ENTRIES PROVIDED:

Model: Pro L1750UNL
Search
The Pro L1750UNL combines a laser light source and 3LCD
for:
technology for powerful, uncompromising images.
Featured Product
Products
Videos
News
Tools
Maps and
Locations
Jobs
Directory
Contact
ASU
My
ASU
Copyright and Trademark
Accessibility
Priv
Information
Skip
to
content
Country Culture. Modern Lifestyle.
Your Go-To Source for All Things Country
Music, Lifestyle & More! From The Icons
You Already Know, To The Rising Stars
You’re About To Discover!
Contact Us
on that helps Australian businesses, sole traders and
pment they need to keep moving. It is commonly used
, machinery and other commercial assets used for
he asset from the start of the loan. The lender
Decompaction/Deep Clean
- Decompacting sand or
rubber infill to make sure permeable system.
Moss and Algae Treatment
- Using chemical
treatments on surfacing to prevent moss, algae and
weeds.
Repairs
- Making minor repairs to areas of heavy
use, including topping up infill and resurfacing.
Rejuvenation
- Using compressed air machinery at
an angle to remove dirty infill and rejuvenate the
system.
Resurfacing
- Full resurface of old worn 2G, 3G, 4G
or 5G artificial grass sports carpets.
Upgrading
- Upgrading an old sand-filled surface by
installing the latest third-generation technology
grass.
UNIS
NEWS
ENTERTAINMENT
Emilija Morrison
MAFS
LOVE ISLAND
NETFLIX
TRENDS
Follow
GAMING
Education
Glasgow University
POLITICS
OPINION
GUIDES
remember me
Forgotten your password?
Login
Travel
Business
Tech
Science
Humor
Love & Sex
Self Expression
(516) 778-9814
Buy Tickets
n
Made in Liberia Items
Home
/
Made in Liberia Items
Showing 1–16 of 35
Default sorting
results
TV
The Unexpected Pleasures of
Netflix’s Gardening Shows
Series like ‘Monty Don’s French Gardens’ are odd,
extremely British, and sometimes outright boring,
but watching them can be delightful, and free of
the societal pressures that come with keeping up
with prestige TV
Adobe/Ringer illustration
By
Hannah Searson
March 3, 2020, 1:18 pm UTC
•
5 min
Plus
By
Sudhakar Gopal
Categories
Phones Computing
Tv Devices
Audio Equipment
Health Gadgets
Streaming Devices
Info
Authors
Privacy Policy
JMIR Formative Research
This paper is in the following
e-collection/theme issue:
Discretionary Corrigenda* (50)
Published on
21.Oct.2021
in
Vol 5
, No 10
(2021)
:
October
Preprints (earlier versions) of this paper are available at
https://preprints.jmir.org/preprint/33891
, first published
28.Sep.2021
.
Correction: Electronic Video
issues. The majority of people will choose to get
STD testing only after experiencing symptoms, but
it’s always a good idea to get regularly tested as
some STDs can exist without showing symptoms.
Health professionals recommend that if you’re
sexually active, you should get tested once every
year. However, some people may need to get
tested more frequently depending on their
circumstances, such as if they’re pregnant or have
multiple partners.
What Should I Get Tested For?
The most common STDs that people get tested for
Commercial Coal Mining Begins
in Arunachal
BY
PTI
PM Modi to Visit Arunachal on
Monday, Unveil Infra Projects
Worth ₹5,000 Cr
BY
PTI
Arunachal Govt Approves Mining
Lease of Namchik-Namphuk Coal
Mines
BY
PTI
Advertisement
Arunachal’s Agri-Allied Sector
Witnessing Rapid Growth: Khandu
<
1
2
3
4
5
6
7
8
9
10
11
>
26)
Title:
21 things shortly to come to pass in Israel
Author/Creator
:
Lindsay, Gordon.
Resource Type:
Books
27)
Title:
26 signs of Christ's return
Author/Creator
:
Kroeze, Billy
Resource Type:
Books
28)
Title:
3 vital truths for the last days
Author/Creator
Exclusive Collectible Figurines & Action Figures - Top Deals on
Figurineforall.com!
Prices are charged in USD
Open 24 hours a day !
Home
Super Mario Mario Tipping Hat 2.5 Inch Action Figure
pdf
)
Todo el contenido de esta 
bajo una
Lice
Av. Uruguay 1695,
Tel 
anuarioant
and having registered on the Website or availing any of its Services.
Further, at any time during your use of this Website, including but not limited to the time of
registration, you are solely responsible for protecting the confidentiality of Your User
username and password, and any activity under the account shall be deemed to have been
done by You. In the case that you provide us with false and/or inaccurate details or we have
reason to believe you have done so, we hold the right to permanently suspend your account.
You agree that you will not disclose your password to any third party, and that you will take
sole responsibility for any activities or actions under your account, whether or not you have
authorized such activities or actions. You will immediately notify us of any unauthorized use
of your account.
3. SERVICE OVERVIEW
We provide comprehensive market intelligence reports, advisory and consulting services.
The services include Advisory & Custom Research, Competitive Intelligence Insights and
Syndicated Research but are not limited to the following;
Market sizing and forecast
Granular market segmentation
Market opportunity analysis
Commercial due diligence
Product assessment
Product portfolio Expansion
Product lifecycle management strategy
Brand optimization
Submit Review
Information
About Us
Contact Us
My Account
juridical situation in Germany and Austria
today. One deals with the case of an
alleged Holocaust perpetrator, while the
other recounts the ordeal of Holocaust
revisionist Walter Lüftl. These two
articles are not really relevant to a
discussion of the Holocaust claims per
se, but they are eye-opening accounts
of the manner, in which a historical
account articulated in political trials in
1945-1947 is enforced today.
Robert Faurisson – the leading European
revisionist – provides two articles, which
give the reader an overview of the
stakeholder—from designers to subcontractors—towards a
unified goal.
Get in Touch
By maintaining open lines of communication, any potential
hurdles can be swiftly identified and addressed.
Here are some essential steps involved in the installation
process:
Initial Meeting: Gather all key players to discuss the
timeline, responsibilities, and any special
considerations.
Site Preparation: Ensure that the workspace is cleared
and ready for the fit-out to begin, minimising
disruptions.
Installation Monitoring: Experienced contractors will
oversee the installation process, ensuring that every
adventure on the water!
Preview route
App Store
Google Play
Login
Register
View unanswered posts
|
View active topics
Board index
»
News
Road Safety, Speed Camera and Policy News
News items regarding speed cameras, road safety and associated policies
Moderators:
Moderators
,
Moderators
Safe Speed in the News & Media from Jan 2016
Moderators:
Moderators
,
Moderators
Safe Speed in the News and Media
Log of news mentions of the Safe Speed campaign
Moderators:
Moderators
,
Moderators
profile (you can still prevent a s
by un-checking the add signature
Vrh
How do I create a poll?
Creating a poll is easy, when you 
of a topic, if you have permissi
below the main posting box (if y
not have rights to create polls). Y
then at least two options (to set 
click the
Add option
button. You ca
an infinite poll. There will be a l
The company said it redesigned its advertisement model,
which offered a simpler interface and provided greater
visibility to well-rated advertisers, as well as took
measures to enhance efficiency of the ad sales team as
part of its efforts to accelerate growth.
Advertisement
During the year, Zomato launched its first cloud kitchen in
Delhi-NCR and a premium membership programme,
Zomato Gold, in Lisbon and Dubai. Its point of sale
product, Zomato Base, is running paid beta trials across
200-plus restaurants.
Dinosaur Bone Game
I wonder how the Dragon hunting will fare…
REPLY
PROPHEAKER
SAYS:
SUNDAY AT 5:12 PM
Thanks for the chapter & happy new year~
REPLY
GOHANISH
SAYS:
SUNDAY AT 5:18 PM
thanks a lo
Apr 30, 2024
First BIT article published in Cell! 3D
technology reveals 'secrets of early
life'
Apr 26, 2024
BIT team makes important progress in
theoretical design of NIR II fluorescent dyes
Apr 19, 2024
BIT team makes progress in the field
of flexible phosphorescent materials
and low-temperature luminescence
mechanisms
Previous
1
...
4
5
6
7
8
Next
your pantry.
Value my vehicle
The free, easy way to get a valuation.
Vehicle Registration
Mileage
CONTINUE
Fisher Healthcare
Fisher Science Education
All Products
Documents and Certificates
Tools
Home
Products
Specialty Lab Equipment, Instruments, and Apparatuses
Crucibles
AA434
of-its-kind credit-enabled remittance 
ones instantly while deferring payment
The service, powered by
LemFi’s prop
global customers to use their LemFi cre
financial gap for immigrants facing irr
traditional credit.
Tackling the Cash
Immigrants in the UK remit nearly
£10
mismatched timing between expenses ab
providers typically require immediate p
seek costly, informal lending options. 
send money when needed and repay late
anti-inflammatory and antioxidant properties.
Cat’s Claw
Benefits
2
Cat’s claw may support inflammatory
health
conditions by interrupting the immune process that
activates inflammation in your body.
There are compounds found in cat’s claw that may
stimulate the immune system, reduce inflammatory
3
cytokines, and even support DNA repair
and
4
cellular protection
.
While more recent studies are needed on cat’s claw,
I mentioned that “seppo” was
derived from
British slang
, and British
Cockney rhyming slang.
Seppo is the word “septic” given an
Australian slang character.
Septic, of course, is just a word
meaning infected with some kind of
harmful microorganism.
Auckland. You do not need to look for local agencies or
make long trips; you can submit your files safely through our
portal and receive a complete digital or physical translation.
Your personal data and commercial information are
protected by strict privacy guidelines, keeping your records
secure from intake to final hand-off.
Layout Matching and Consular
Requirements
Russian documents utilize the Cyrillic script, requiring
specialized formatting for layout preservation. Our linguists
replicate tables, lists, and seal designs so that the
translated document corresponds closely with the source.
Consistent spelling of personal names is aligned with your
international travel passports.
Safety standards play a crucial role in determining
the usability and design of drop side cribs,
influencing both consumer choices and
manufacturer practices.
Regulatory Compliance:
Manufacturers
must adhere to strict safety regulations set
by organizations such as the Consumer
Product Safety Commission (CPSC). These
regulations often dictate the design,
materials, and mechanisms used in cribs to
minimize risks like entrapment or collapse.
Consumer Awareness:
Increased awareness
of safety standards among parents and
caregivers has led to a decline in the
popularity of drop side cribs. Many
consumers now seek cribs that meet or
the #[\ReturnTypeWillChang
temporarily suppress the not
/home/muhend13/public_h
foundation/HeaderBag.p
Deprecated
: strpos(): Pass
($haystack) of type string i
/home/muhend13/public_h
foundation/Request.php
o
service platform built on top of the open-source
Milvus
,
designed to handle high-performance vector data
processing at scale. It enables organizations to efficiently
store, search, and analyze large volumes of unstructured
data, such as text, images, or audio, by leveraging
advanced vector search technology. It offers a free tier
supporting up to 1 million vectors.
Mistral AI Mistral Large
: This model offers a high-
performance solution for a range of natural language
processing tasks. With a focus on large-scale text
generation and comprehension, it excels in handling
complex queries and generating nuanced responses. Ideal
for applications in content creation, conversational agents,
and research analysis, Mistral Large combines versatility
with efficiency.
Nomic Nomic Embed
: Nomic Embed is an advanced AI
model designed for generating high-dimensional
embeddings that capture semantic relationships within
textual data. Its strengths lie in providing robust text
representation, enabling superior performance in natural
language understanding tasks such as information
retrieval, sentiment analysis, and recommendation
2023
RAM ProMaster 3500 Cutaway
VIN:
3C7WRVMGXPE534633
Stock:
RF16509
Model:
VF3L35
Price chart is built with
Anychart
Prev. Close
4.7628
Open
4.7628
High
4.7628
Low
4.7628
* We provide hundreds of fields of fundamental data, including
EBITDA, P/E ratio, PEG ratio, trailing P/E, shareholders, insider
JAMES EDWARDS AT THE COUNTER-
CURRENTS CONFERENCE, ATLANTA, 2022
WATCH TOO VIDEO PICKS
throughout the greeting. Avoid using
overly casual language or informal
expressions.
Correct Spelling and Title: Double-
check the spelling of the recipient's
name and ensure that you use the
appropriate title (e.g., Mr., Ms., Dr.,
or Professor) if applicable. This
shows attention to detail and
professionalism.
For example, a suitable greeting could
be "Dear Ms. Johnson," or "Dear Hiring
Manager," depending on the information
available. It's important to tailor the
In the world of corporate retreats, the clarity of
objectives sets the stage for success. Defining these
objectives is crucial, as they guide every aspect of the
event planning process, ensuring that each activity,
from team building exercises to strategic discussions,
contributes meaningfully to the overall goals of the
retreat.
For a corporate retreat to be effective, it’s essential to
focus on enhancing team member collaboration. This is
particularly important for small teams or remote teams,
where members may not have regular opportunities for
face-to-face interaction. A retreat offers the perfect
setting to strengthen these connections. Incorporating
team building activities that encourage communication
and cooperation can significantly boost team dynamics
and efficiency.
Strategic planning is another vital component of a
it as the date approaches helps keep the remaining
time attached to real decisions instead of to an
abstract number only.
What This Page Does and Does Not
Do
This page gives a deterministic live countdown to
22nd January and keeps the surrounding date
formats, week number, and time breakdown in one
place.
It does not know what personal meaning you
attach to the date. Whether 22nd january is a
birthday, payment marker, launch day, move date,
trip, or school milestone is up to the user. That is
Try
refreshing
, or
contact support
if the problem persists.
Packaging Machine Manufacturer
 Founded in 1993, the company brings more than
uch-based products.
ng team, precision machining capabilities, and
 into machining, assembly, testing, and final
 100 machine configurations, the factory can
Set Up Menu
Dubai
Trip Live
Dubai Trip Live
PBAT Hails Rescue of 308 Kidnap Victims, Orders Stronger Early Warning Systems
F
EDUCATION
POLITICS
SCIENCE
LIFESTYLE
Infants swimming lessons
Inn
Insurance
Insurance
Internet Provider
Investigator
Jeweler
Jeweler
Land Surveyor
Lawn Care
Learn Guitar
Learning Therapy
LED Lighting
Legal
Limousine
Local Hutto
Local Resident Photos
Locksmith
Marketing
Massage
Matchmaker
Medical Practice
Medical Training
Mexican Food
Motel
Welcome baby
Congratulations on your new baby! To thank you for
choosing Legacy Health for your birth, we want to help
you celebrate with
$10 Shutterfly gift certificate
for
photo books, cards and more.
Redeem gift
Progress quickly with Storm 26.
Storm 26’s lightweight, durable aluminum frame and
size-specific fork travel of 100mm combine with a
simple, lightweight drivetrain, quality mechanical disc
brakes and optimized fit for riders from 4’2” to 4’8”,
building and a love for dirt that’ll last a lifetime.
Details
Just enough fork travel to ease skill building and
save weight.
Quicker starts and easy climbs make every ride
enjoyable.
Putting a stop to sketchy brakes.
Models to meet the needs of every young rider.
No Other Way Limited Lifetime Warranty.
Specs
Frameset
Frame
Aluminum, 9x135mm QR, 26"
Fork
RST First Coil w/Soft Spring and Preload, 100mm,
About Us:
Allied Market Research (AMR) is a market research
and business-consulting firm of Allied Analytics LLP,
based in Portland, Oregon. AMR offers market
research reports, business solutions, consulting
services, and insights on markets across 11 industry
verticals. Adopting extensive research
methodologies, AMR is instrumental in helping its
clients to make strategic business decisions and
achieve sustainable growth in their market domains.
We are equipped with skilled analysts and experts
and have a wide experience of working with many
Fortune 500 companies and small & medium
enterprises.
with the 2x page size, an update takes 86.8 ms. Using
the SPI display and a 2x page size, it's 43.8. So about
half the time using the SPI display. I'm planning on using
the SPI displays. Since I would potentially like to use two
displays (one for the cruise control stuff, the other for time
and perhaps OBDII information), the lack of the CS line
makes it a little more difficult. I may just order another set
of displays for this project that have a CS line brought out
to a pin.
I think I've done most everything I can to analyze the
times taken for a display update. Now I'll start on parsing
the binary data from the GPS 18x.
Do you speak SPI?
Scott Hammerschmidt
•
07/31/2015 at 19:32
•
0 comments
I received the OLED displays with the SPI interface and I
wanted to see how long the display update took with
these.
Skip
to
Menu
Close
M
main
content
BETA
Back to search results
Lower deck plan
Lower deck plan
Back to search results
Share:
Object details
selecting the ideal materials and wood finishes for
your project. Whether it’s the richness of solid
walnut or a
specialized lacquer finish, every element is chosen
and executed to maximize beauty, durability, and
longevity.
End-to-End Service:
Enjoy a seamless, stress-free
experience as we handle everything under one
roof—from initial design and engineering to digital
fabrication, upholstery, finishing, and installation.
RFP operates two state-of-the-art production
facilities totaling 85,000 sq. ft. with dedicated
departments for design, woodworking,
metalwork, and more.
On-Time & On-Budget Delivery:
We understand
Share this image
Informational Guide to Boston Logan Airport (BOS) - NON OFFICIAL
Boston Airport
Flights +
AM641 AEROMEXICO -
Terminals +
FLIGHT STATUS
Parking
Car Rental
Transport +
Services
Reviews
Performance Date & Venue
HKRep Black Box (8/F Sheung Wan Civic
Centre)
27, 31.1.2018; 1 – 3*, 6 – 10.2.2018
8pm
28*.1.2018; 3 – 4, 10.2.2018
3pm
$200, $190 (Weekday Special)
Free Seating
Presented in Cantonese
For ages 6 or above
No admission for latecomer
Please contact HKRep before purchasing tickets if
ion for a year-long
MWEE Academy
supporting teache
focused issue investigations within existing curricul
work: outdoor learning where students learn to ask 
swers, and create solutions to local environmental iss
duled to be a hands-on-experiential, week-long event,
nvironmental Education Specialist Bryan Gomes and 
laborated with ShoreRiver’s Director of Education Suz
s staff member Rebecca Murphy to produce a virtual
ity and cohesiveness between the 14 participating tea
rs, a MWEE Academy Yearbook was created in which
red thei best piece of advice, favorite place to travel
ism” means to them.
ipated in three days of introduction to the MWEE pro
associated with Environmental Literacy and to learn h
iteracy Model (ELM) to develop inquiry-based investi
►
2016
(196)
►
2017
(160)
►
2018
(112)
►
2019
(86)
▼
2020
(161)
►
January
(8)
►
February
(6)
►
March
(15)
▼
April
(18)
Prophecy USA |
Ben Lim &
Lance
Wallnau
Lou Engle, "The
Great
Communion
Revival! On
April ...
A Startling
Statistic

EXERCISE GOAL: Copy whichever lines above contain the string "makes".

ANSWER TO THE EXERCISE:
BIT team makes important progress in
BIT team makes progress in the field
makes it a little more difficult. I may just order another set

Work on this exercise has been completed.